Problem H: Heavy Snowfall can also be solved with a link-cut tree in O(log n) time per query. You can see my code here. (I'm not sure why heavy-light solutions are so popular; link-cut trees have always felt much cleaner and easier to code.)

My solution also comes with a sad story: After finishing debugging with 15 minutes left, I realized that I had forgotten to generate the test data for the hard batch (which was the one that required the link-cut tree in the first place). So I could only watch sadly as my solution ran only on the small batch, 1.5 hours of debugging and three processor cores gone to waste.

But there is a silver lining--my 4:58 submission on H1 was enough to snag us first place in the secondary school division (with teammates FatalEagle and ksun48). :)

And thank you misof, Xellos, and all the other organizers for writing another amazing IPSC! This is solidly the contest I look forward to most each year.

»
8 years ago, # |
  Vote: I like it +18 Vote: I do not like it

A new, updated version of the solutions booklet: https://ipsc.ksp.sk/2016/real/solutions/booklet.pdf

Additionally, all problems now have outputs and solutions in the archive: https://ipsc.ksp.sk/archive

  • »
    »
    8 years ago, # ^ |
      Vote: I like it 0 Vote: I do not like it

    Sorry I didn’t have the chance to comment sooner, but the solution to T (Turning Gears) sounds overcomplicated. The final paragraph describes the whole solution, whereas the paragraphs preceding it just add more and more distraction. I understand everything written there, but it wasn’t an easy read—and the many various observations weren’t used in the solution. Moreover, you can simplify the solution even further: just compute the speed for each gear (along with its direction) during the graph search. Got a contradiction? There’s no rotation. Walked the whole graph without any contradiction? Output the computed speed for gear n. This immediately solves both T1 and T2.

    • »
      »
      »
      8 years ago, # ^ |
      Rev. 3   Vote: I like it +2 Vote: I do not like it

      The solution goes for a deeper understanding of what's going on. For example, it tries to explain that if there are no odd cycles, you will never encounter the situation where the gears get stuck because, for example, different wheels would try to push one particular wheel in the same direction but at different speeds.

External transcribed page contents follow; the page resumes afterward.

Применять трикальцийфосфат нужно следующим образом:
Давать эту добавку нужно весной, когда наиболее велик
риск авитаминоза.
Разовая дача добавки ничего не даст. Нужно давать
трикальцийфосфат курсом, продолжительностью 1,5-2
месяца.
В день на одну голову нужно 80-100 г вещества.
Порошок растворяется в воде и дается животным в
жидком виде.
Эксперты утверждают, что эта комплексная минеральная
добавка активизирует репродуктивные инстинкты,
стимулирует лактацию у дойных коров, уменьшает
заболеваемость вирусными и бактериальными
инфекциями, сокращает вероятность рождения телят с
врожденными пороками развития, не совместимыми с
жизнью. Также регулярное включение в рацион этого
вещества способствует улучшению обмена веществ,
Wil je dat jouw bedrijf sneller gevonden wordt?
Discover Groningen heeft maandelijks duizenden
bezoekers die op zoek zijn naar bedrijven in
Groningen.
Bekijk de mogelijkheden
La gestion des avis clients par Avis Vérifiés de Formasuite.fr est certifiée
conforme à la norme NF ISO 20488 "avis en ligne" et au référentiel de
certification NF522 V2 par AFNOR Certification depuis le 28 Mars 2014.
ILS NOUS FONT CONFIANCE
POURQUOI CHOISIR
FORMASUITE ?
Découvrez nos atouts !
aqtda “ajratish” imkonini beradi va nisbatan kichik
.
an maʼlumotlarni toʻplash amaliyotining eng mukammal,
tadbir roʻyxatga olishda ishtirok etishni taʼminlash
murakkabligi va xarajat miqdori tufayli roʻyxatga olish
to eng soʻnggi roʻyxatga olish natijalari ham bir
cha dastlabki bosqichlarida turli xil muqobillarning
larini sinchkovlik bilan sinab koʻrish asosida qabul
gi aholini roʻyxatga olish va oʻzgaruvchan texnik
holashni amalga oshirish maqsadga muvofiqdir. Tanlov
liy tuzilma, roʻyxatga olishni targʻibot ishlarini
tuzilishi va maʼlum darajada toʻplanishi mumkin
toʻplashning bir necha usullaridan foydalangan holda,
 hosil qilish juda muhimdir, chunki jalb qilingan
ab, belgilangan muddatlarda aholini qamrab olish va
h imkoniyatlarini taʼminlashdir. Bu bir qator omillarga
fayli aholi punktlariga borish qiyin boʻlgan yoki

      Sure, you don't need that, it's enough to implement what you described. But skipping the deeper understanding of a problem is not a good long-term strategy for you.

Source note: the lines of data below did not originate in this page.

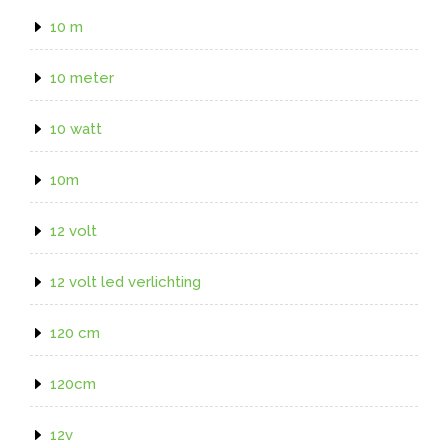
10 m
10 meter
10 watt
10m
12 volt
12 volt led verlichting
120 cm
120cm
12v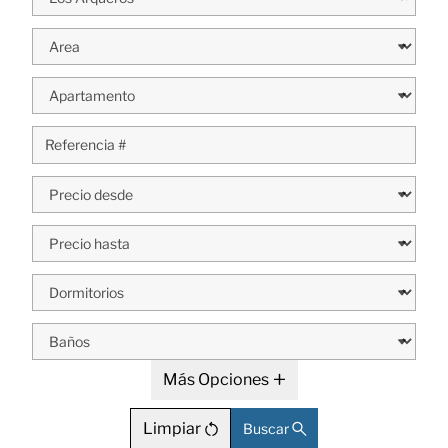
Más Opciones
Limpiar
Buscar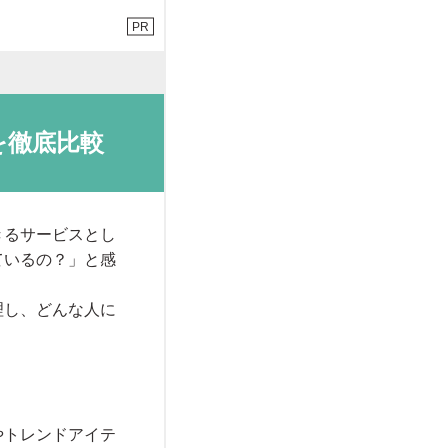
PR
を徹底比較
きるサービスとし
ているの？」と感
理し、どんな人に
。
やトレンドアイテ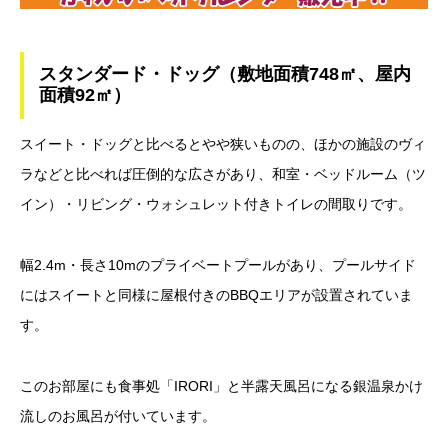
スタンダード・ドッグ（敷地面積748㎡、屋内
面積92㎡）
スイート・ドッグと比べるとやや狭いものの、ほかの施設のヴィ
ラなどと比べれば圧倒的な広さがあり、和室・ベッドルーム（ツ
イン）・リビング・ウォシュレット付きトイレの間取りです。
幅2.4m・長さ10mのプライベートプールがあり、プールサイド
にはスイートと同様に屋根付きのBBQエリアが設置されていま
す。
このお部屋にも食事処「IRORI」と半露天風呂になる銀温泉かけ
流しのお風呂が付いています。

      (And by the way, what you simplified is not the actual implementation. Our implementation does not need to keep track of fractional speeds of the wheels between 1 and n. And if you use floats instead of fractions, there's one more point where your solution might fail, although I admit that in this particular case this is pretty unlikely.)

  • »
    »
    8 years ago, # ^ |
      Vote: I like it 0 Vote: I do not like it

    As for D (Dumb Clicking), I took the original JavaScript, unminified it on http://www.jsnice.org/ and modified it to generate the desired log for me. I didn’t have to query the canvas like the solution seems to say; I just had the reordering function fill in a {"color type": [center_x, center_y]} map.